### REQUIRED WORK
Copy exactly and only the lines running from the one that contains "7 августа, 2014" to the final line of the data below, without the pictures.
SUPPLIED DATA Start Marker
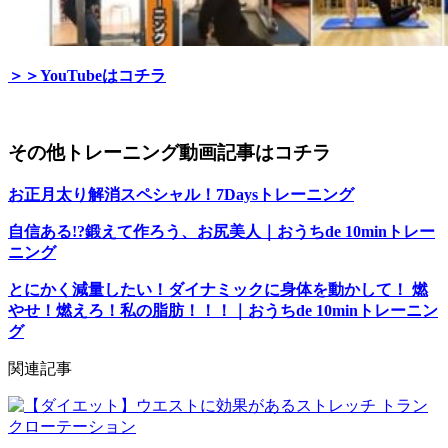
＞＞YouTubeはコチラ
その他トレーニング動画記事はコチラ
お正月太り解消スペシャル！7Daysトレーニング
自信ある!?鍛えて作ろう、お尻美人｜おうちde 10minトレー
ニング
とにかく減量したい！ダイナミックに身体を動かして！ 燃
やせ！燃えろ！私の脂肪！！！｜おうちde 10minトレーニン
グ
関連記事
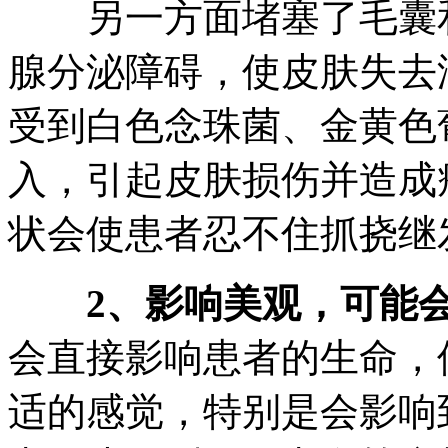
另一方面堵塞了毛囊和
腺分泌障碍，使皮肤失去
受到白色念珠菌、金黄色
入，引起皮肤损伤并造成
状会使患者忍不住抓挠继
2、影响美观，可能
会直接影响患者的生命，
适的感觉，特别是会影响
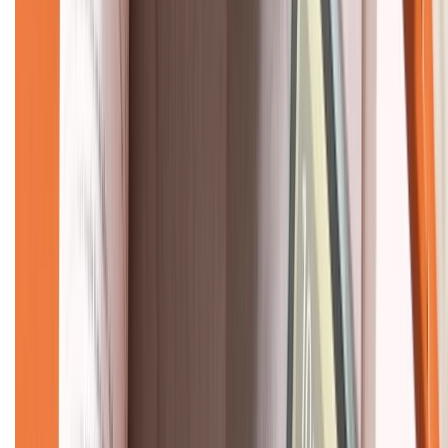
CHỨNG NHẬN
Về chúng tôi
Giới thiệu về XTMobile
Liên hệ hợp tác
Hệ thống cửa hàng bán lẻ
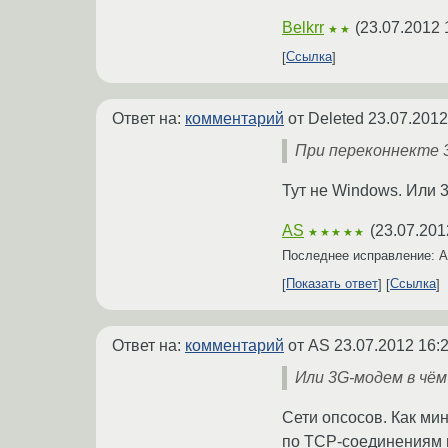
Belkrr
(
23.07.2012 
★★
Ссылка
Ответ на:
комментарий
от Deleted
23.07.2012
При переконнекте 
Тут не Windows. Или 3
AS
(
23.07.201
★★★★★
Последнее исправление: 
Показать ответ
Ссылка
Ответ на:
комментарий
от AS
23.07.2012 16:
Или 3G-модем в чём
Сети опсосов. Как ми
по TCP-соединениям п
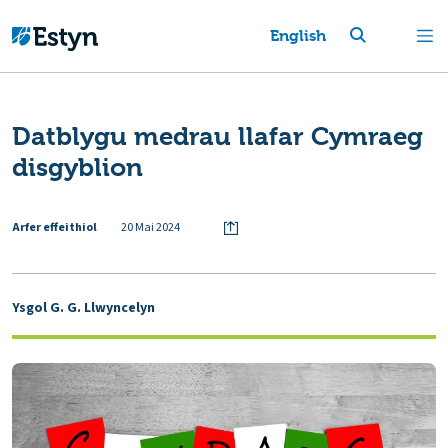
English
Datblygu medrau llafar Cymraeg
disgyblion
Arfer effeithiol
20 Mai 2024
Ysgol G. G. Llwyncelyn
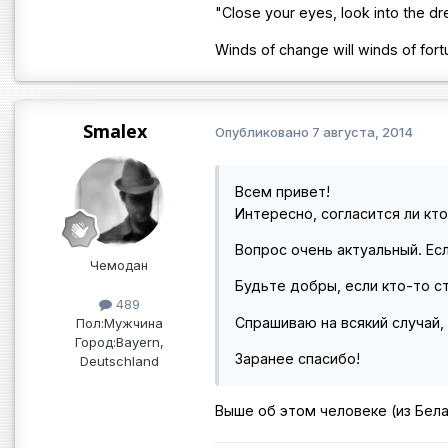
"Close your eyes, look into the d
Winds of change will winds of fort
Smalex
Опубликовано
7 августа, 2014
Всем привет!
Интересно, согласится ли кт
Вопрос очень актуальный. Ес
Чемодан
Будьте добры, если кто-то с
489
Спрашиваю на всякий случай,
Пол:
Мужчина
Город:
Bayern,
Заранее спасибо!
Deutschland
Выше об этом человеке (из Бела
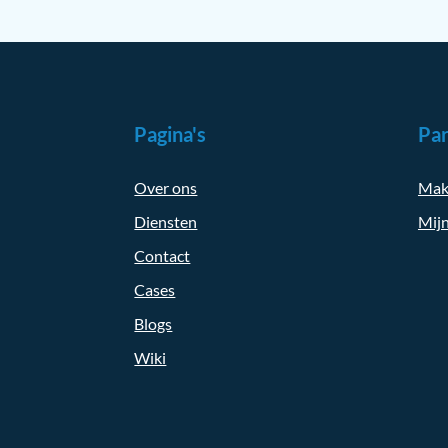
Pagina's
Par
Over ons
Mak
Diensten
Mijn
Contact
Cases
Blogs
Wiki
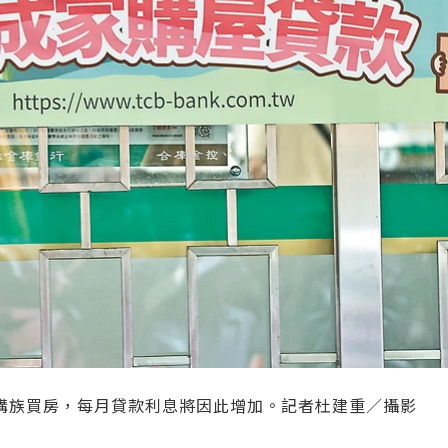
購族買房，每月貸款利息將因此增加。記者杜建重／攝影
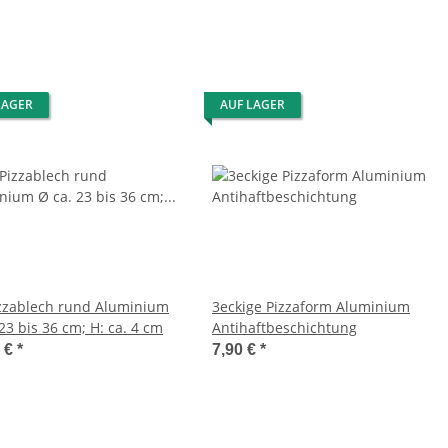
LAGER
AUF LAGER
izzablech rund Aluminium
3eckige Pizzaform Aluminium
23 bis 36 cm; H: ca. 4 cm
Antihaftbeschichtung
0 €
*
7,90 €
*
SUPPLIED DATA End Marker
### EXPECTED ANSWER
7 августа, 2014
Всем привет!
Интересно, согласится ли кт
Вопрос очень актуальный. Ес
Чемодан
Будьте добры, если кто-то с
489
Спрашиваю на всякий случай,
Пол:
Мужчина
Город:
Bayern,
Заранее спасибо!
Deutschland
Выше об этом человеке (из Бела
Pagina's
Par
Over ons
Mak
Diensten
Mijn
Contact
Cases
Blogs
Wiki
購族買房，每月貸款利息將因此增加。記者杜建重／攝影
LAGER
AUF LAGER
izzablech rund Aluminium
3eckige Pizzaform Aluminium
23 bis 36 cm; H: ca. 4 cm
Antihaftbeschichtung
0 €
*
7,90 €
*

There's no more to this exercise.